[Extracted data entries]
┄┄┄┄┄┄
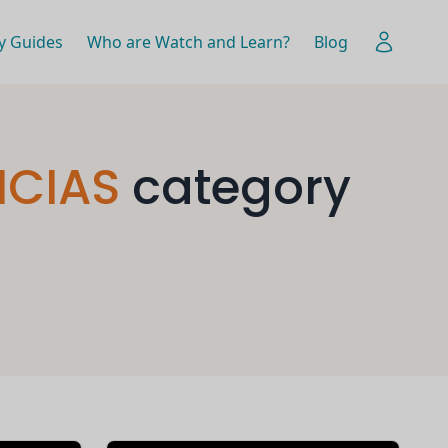
y Guides
Who are Watch and Learn?
Blog
ICIAS
category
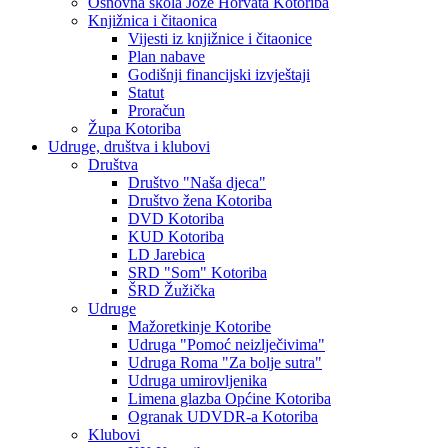
Osnovna škola Jože Horvata Kotoriba
Knjižnica i čitaonica
Vijesti iz knjižnice i čitaonice
Plan nabave
Godišnji financijski izvještaji
Statut
Proračun
Župa Kotoriba
Udruge, društva i klubovi
Društva
Društvo "Naša djeca"
Društvo žena Kotoriba
DVD Kotoriba
KUD Kotoriba
LD Jarebica
SRD "Som" Kotoriba
ŠRD Žužička
Udruge
Mažoretkinje Kotoribe
Udruga "Pomoć neizlječivima"
Udruga Roma "Za bolje sutra"
Udruga umirovljenika
Limena glazba Općine Kotoriba
Ogranak UDVDR-a Kotoriba
Klubovi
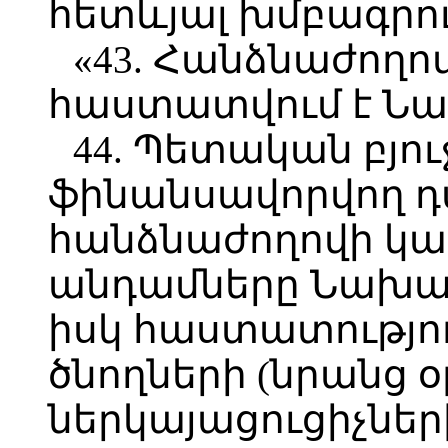
հետևյալ խմբագրու
«43. Հանձնաժողո
հաստատվում է Ն
44. Պետական բյու
ֆինանսավորվող դ
հանձնաժողովի կա
անդամները Նախար
իսկ հաստատությու
ծնողների (նրանց 
ներկայացուցիչներ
┄┄┄┄┄┄
(PROBLEM DESCRIPTION): For the word "Udruga", please count the lines in the data where it appears and respond with the number only.

(RESPONSE TO THIS TASK): 3